After a reboot, the kernel couldn't repair and mount the HAMMER volumes where these CRC32 errors occurred due to massive amounts of data corruption.
The systems had these elements in common:
- DragonFly 3.6.x
- Dell rack servers
- HAMMER filesystem on a hardware RAID volume managed by the mfi(4) LSI MegaRAID SAS driver
The two different machines were apparently using the same kind of rebranded LSI RAID adapter.
PCI id from one of the cards:
mfi0@pci0:3:0:0: class=0x010400 card=0x1f341028 chip=0x005b1000 rev=0x05 hdr=0x00
#1 Updated by swildner about 2 years ago
We don't know if it is really related to the mfi(4) driver. But it might be a theory worth checking out.

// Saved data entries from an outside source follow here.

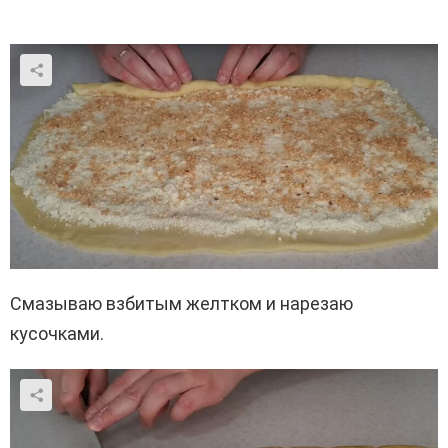
Смазываю взбитым желтком и нарезаю
кусочками.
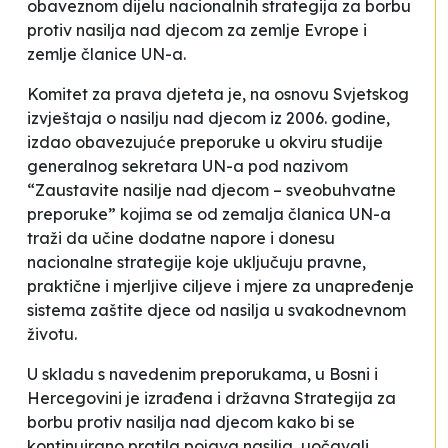
obaveznom dijelu nacionalnih strategija za borbu
protiv nasilja nad djecom za zemlje Evrope i
zemlje članice UN-a.
Komitet za prava djeteta je, na osnovu Svjetskog
izvještaja o nasilju nad djecom iz 2006. godine,
izdao obavezujuće preporuke u okviru studije
generalnog sekretara UN-a pod nazivom
“Zaustavite nasilje nad djecom – sveobuhvatne
preporuke” kojima se od zemalja članica UN-a
traži da učine dodatne napore i donesu
nacionalne strategije koje uključuju pravne,
praktične i mjerljive ciljeve i mjere za unapređenje
sistema zaštite djece od nasilja u svakodnevnom
životu.
U skladu s navedenim preporukama, u Bosni i
Hercegovini je izrađena i državna Strategija za
borbu protiv nasilja nad djecom kako bi se
kontinuirano pratila pojava nasilja, uočavali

I have committed a new driver from FreeBSD for Thunderbolt, Invader and Fury series adapters, mrsas(4):
If you want to try it out, make sure it is loaded (by putting mrsas_load=yes into your loader.conf or adding "device mrsas" to the kernel configuration you are using and either disable loading or compiling in of mfi(4) entirely or setting hw.mfi.mrsas_enable=1 in /boot/loader.conf, which will allow mrsas(4) to be taken for these adapters.

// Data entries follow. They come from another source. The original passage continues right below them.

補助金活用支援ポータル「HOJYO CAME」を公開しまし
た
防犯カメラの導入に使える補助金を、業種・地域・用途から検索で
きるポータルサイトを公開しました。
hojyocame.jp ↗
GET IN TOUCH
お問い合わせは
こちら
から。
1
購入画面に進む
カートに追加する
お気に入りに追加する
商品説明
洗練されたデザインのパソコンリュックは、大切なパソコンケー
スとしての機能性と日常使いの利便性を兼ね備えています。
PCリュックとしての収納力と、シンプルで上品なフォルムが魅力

Note that the disk device nodes for mrsas(4) follow CAM nomenclature and are /dev/da?, while the mfi(4) driver uses /dev/mfid?. It is recommended to take the appropriate nodes in /dev/serno to allow for a smooth transition.
Also note that there is no mfiutil(8) like tool for mrsas(4).
If you need this driver on 3.8, do 'git cherry-pick 6d743f0468a9bd40d1cedc939569228864d0614f' in your 3.8 branch.
#5 Updated by ftigeot about 2 years ago
There was an interesting discussion thread about data corruption with a particular LSI adapter and the mfi(4) driver on FreeBSD in March.
Some of the most pertinent individual mails:
#6 Updated by ftigeot almost 2 years ago
A test server running with the mrsas(4) driver is still running perfectly after having processed terabytes of database imports and nfs traffic.
It is likely the corruption seen with Thunderbolt LSI RAID adapters is specific to the mfi(4) driver at this point.